◆ **Task brief**
In the listing below, the lines starting with the line with "best way to" and going on through the line with "throughout Stanislaus County as a whole." are to be reproduced exactly, and only those.

◆ **Exercise material**
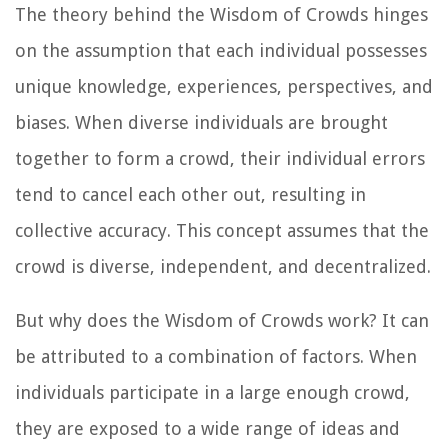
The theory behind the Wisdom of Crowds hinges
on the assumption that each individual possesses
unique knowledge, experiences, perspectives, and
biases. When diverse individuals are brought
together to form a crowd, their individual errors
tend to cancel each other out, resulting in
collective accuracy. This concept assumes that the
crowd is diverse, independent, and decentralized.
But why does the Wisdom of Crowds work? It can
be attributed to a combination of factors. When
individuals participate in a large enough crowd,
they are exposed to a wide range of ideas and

...

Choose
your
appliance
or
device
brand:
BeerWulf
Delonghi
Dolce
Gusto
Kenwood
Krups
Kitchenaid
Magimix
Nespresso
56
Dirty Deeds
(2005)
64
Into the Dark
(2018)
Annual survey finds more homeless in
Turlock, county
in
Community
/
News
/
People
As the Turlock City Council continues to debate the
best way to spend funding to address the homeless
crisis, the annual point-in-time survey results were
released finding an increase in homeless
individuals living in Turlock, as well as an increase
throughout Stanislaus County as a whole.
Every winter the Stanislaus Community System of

◆ **Reply**
best way to spend funding to address the homeless
crisis, the annual point-in-time survey results were
released finding an increase in homeless
individuals living in Turlock, as well as an increase
throughout Stanislaus County as a whole.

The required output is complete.